In this study, the researchers studied an experimental immunotherapy that includes a drug to boost T-cell activity and proliferation, as well as T cells engineered to recognize an antigen associated with skin cancer. Tumors can sometimes evade immunotherapy that targets a specific tumor antigen simply by stopping expressing that antigen—cancer cells that do not express the antigen are called “escape variants.” However, the researchers found that their T-cell-boosting therapy could eradicate melanomas, in standard mouse models, even when a large portion of the melanoma cells lacked their target antigen, Trp1.
Ultimately, they determined that the primary antitumor activity of T cells against Trp1-expressing melanoma cells led to a secondary tumor-killing response – from neutrophils. These white blood cells are known to be the first responders to infections and wounds. As members of the evolutionarily older “innate” immune system, they don’t target specific antigens the way T cells do.

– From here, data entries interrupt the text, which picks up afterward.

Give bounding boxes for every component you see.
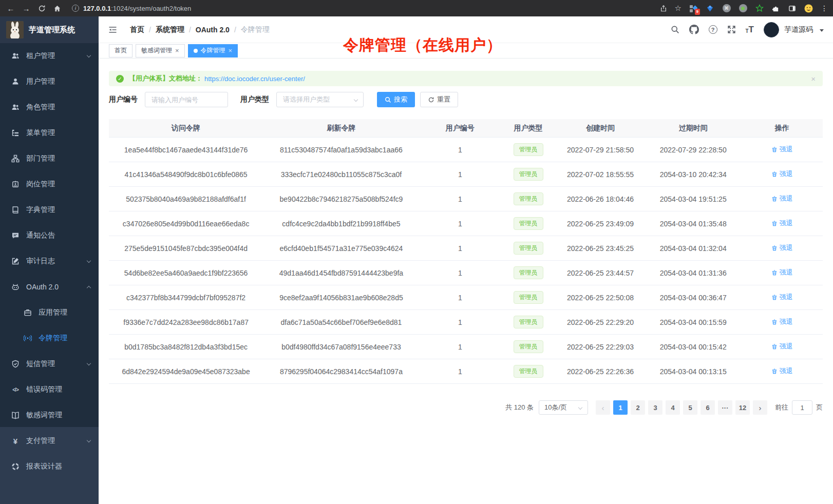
sidebar-item-支付管理[interactable]: ¥支付管理: [0, 428, 99, 454]
user-id-cell: 1: [420, 195, 501, 203]
app-briefcase-icon: [24, 308, 32, 317]
site-info-icon[interactable]: i: [72, 5, 79, 12]
page-button-2[interactable]: 2: [631, 400, 645, 415]
page-button-12[interactable]: 12: [735, 400, 750, 415]
refresh-token-cell: 8796295f04064c2983414cc54af1097a: [263, 367, 419, 376]
tab-label: 首页: [115, 46, 127, 55]
tab-首页[interactable]: 首页: [109, 44, 132, 57]
tab-令牌管理[interactable]: 令牌管理×: [188, 44, 238, 57]
reset-button[interactable]: 重置: [420, 92, 458, 107]
page-button-4[interactable]: 4: [666, 400, 680, 415]
expire-time-cell: 2054-03-04 00:13:15: [645, 367, 742, 376]
pager-more-icon[interactable]: ···: [718, 400, 732, 415]
sidebar-collapse-icon[interactable]: [108, 25, 118, 34]
sidebar-item-label: 部门管理: [26, 154, 55, 163]
user-id-label: 用户编号: [109, 95, 138, 104]
user-type-select[interactable]: 请选择用户类型: [276, 92, 364, 107]
trash-icon: [771, 294, 778, 301]
sidebar-item-OAuth 2.0[interactable]: OAuth 2.0: [0, 274, 99, 300]
sidebar-item-短信管理[interactable]: 短信管理: [0, 351, 99, 377]
dictionary-book-icon: [11, 206, 20, 214]
user-id-input[interactable]: [145, 92, 228, 107]
sidebar-item-岗位管理[interactable]: 岗位管理: [0, 171, 99, 197]
extension-grid-icon[interactable]: 9: [689, 4, 698, 13]
share-icon[interactable]: [660, 5, 667, 12]
username[interactable]: 芋道源码: [784, 25, 813, 34]
kick-out-label: 强退: [780, 342, 793, 351]
breadcrumb-item[interactable]: 系统管理: [156, 25, 184, 34]
search-button[interactable]: 搜索: [377, 92, 415, 107]
forward-icon[interactable]: →: [18, 0, 34, 16]
kick-out-link[interactable]: 强退: [771, 194, 793, 203]
sidebar-item-角色管理[interactable]: 角色管理: [0, 94, 99, 120]
kick-out-link[interactable]: 强退: [771, 169, 793, 179]
page-button-3[interactable]: 3: [648, 400, 662, 415]
user-caret-icon[interactable]: [820, 29, 824, 32]
sidebar-item-通知公告[interactable]: 通知公告: [0, 223, 99, 248]
user-type-badge: 管理员: [514, 291, 543, 304]
address-bar[interactable]: i 127.0.0.1:1024/system/oauth2/token: [72, 5, 660, 12]
next-page-button[interactable]: ›: [753, 400, 767, 415]
kick-out-link[interactable]: 强退: [771, 342, 793, 351]
extension-record-icon[interactable]: [739, 4, 747, 13]
sidebar-item-菜单管理[interactable]: 菜单管理: [0, 120, 99, 146]
breadcrumb-item[interactable]: OAuth 2.0: [196, 26, 230, 34]
table-row: c342377bf8b344799dcbf7bf095287f29ce8ef2a…: [109, 285, 823, 310]
table-header-row: 访问令牌刷新令牌用户编号用户类型创建时间过期时间操作: [109, 119, 823, 138]
fullscreen-icon[interactable]: [727, 25, 736, 34]
reload-icon[interactable]: [34, 0, 49, 16]
tab-close-icon[interactable]: ×: [175, 47, 179, 54]
font-size-icon[interactable]: TT: [746, 25, 754, 34]
pagination-jump: 前往 页: [775, 400, 823, 415]
sidebar-item-租户管理[interactable]: 租户管理: [0, 43, 99, 69]
page-size-select[interactable]: 10条/页: [539, 400, 588, 415]
prev-page-button[interactable]: ‹: [596, 400, 610, 415]
kick-out-link[interactable]: 强退: [771, 317, 793, 326]
refresh-token-cell: 49d1aa46d1454fbd87591444423be9fa: [263, 269, 419, 277]
browser-menu-icon[interactable]: ⋮: [821, 4, 828, 12]
sidebar-item-错误码管理[interactable]: </>错误码管理: [0, 377, 99, 402]
access-token-cell: f9336e7c7dd242a283ee98dc86b17a87: [109, 318, 263, 326]
kick-out-link[interactable]: 强退: [771, 268, 793, 277]
app-logo-row[interactable]: 芋道管理系统: [0, 16, 99, 43]
kick-out-link[interactable]: 强退: [771, 293, 793, 302]
user-type-cell: 管理员: [501, 266, 556, 279]
sidebar-item-字典管理[interactable]: 字典管理: [0, 197, 99, 223]
access-token-cell: 502375b8040a469a9b82188afdf6af1f: [109, 195, 263, 203]
page-button-5[interactable]: 5: [683, 400, 697, 415]
sidebar-item-报表设计器[interactable]: 报表设计器: [0, 454, 99, 479]
extension-star-icon[interactable]: [755, 4, 764, 13]
extension-puzzle-icon[interactable]: [771, 4, 780, 13]
sidebar-item-令牌管理[interactable]: 令牌管理: [0, 325, 99, 351]
kick-out-link[interactable]: 强退: [771, 366, 793, 376]
tab-close-icon[interactable]: ×: [229, 47, 233, 54]
extension-command-icon[interactable]: ⌘: [722, 4, 731, 13]
search-icon[interactable]: [671, 25, 679, 34]
kick-out-link[interactable]: 强退: [771, 219, 793, 228]
home-icon[interactable]: [49, 0, 65, 16]
page-button-1[interactable]: 1: [613, 400, 628, 415]
help-icon[interactable]: ?: [709, 25, 717, 34]
alert-close-icon[interactable]: ×: [811, 74, 816, 83]
kick-out-link[interactable]: 强退: [771, 243, 793, 253]
jump-page-input[interactable]: [792, 400, 812, 415]
profile-avatar-icon[interactable]: [804, 4, 813, 13]
extension-gem-icon[interactable]: [706, 4, 714, 13]
side-panel-icon[interactable]: [788, 4, 797, 13]
sidebar-item-应用管理[interactable]: 应用管理: [0, 300, 99, 325]
page-button-6[interactable]: 6: [701, 400, 715, 415]
sidebar-item-敏感词管理[interactable]: 敏感词管理: [0, 402, 99, 428]
alert-doc-link[interactable]: https://doc.iocoder.cn/user-center/: [204, 75, 305, 83]
sidebar-item-审计日志[interactable]: 审计日志: [0, 248, 99, 274]
sidebar-item-部门管理[interactable]: 部门管理: [0, 146, 99, 171]
table-row: 54d6be82ee5a460a9aedc1f9bf22365649d1aa46…: [109, 261, 823, 285]
sidebar-item-用户管理[interactable]: 用户管理: [0, 69, 99, 94]
back-icon[interactable]: ←: [3, 0, 18, 16]
bookmark-star-icon[interactable]: ☆: [675, 4, 681, 13]
breadcrumb-item[interactable]: 首页: [130, 25, 144, 34]
tab-敏感词管理[interactable]: 敏感词管理×: [136, 44, 185, 57]
kick-out-label: 强退: [780, 243, 793, 253]
github-icon[interactable]: [689, 25, 699, 34]
kick-out-link[interactable]: 强退: [771, 145, 793, 154]
user-avatar[interactable]: [764, 22, 779, 37]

However, the authors concluded that neutrophils that were invoked by T-cell immunotherapy were indeed responsible for killing the remaining melanoma cells that did not express Trp1—at least in part by secreting the highly reactive molecule nitric oxide.
As part of the study, the researchers identified a distinct gene expression pattern in tumor-fighting neutrophils, and found that in a widely used database of melanoma patients, the greater occurrence of this gene expression “signature” in tumor samples from biopsy was associated with better survival. results for patients.
The results were particularly surprising because previous studies had shown that neutrophils around a tumor often act as they do allies From the tumor – the tumor is involved in helping it survive and spread, which it does in part by suppressing other elements of anti-tumor immunity.
In any case, the new findings suggest that, in the context of robust immunotherapy involving engineered T cells targeting tumor antigens, and a general enhancement of T-cell functions, neutrophils could play an important role in resistance to tumors—in fact, an essential component. A role in clearing the altered cancer cells that would keep the tumor alive.
“Traditional T-cell-based therapies have been successful in treating cancers, but they are not effective against heterogeneous tumours, which contain antigen-escape variants that can be invisible to the immune system,” said Dr. Daniel Hirschhorn, assistant professor of research. in pharmacology at Weill Cornell Medicine. “It was incredibly surprising to discover that T-cell-educated neutrophils can eliminate these ‘invisible’ cancer cells. This discovery highlights the importance of mobilizing multiple arms of the immune system in the fight against cancer.”
Researchers are now continuing to study these anti-tumor neutrophils, to determine how best to stimulate and target them — as cancer fighters on their own, or as boosters for other immune therapies.
“I also hope that we can find a way to use measures of these anti-tumor neutrophils in tumor biopsies as biomarkers that help us choose the best treatments for patients,” said Dr. Marghoub.